内容情報
労働裁判例から実務をひも解く形で、会社側の勝因・敗因となった事実認定のポイント、
会社が行った対応(労働時間管理・割増賃金に関する労務管理、証拠収集など)のポイントを解説する。
会社側から見た労務管理のポイントを効率よく押さえることができる。
裁判や裁判例に馴染みのない社会保険労務士や、労働分野に関心のある弁護士にもおすすめの一冊!
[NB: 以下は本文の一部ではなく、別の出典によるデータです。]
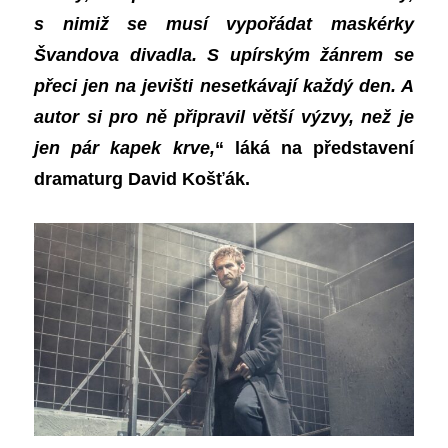
s nimiž se musí vypořádat maskérky
Švandova divadla.
S upírským žánrem se
přeci jen na jevišti nesetkávají každý den. A
autor si pro ně připravil větší výzvy, než je
jen pár kapek krve,
“ láká na představení
dramaturg David Košťák.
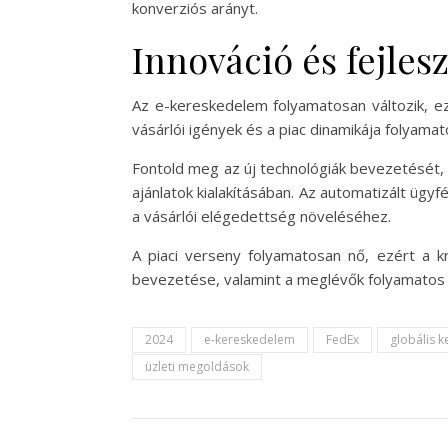
konverziós arányt.
Innováció és fejles
Az e-kereskedelem folyamatosan változik, ez
vásárlói igények és a piac dinamikája folyamat
Fontold meg az új technológiák bevezetését, 
ajánlatok kialakításában. Az automatizált ügy
a vásárlói elégedettség növeléséhez.
A piaci verseny folyamatosan nő, ezért a k
bevezetése, valamint a meglévők folyamatos f
2024
e-kereskedelem
FedEx
globális 
üzleti megoldások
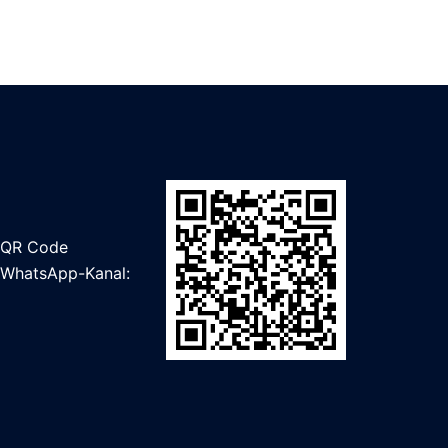
QR Code
WhatsApp-Kanal:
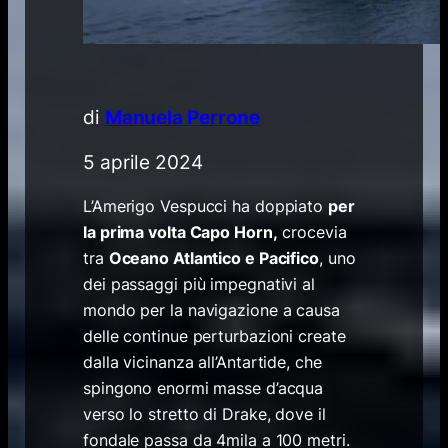
di
Manuela Perrone
5 aprile 2024
L’Amerigo Vespucci ha doppiato
per
la prima volta Capo Horn,
crocevia
tra
Oceano Atlantico e Pacifico
, uno
dei passaggi più impegnativi al
mondo per la navigazione a causa
delle continue perturbazioni create
dalla vicinanza all’Antartide, che
spingono enormi masse d’acqua
verso lo stretto di Drake, dove il
fondale passa da 4mila a 100 metri.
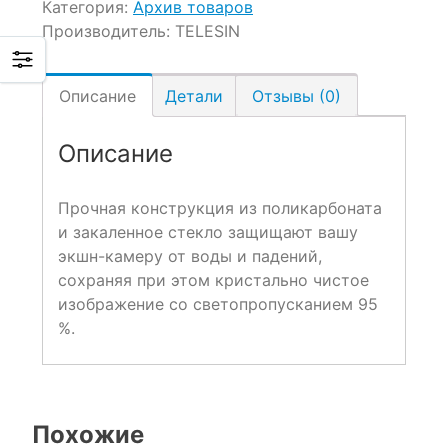
Категория:
Архив товаров
Производитель:
TELESIN
Описание
Детали
Отзывы (0)
Описание
Прочная конструкция из поликарбоната
и закаленное стекло защищают вашу
экшн-камеру от воды и падений,
сохраняя при этом кристально чистое
изображение со светопропусканием 95
%.
Похожие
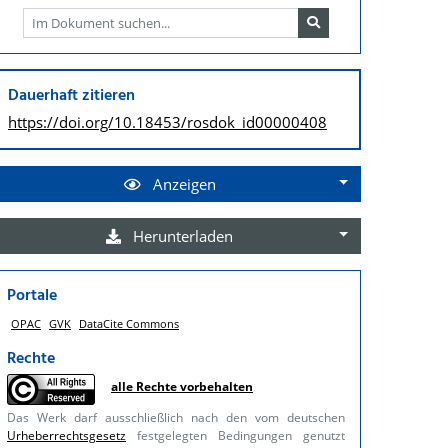
Dauerhaft zitieren
https://doi.org/
10.18453/rosdok_id00000408
Anzeigen
Herunterladen
Portale
OPAC
GVK
DataCite Commons
Rechte
alle Rechte vorbehalten
Das Werk darf ausschließlich nach den vom deutschen
Urheberrechtsgesetz
festgelegten Bedingungen genutzt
初めての事業所に訪問するなどし、就業規則や給与形態を確認したときに、
社長や担当者に対して「裁判になると○○○となる可能性が高いですね」と説明できるための基本的な文献として役立つ。
(「はしがき」より抜粋)
残業代請求事件は、使用者側の主張が認められにくい事件といえるかもしれません。
とある方の言葉を借りれば、使用者側は「サンドバッグ状態」、つまり、
労働者の主張に対して有効な反論ができず、納得できないまま和解を求められ、
そして判決を言い渡されてしまうことが多々あると思われます。
また、社会保険労務士にとっては、著名な判例を除いては、
裁判所の判断自体に触れる機会が少ないものと思われます。
そのため、確立した判例法理(例えば整理解雇の4要素)については知識を有していても、
実際の裁判でどのような判断がされるのか、事実認定レベルの問題点まで踏まえた
労務サービスの提供を行うのは多大な労力を要するものと思われます。
そのため、そのような状況を少しでも改善できればと思い、構成も工夫しました。
その内容の一例を挙げれば、
・どのような資料から労働時間が認定されるのか
・残業の許可制はどのような制度を設定し運用すべきか
・判決で付加金の支払いを命じられたときはどう対処したら良いのか
等の疑問に対する裁判所の判断を掲載し、それらを訴訟活動及び労務管理の実務に
フィードバックしやすい形としています。
筆者は、労働基準監督官として3年間、厚生労働事務官として約4年間、
弁護士として約7年間、労働に関する問題に関わり、多数の経験があるとは言えませんが、
ユニークな事件に巡り会う機会には恵まれました。
例えば、タイムカード(正確には入退館記録)の記載の証明力を否定するために
商品のタグやクレジットカードの使用時刻を確認したり、
労働者の証明に対する間接反証として、他の従業員の労働時間を計測したりと、
訴訟活動への創意工夫は、ベテラン弁護士に劣らないだけの自負があります。
そして、本書執筆のために調査した裁判例をヒントに主張立証を行った結果、
裁判所に肯定的な判断をしてもらったこともあり、読者にとっても、
本書は同様の効果をもたらしてくれるものと期待しています。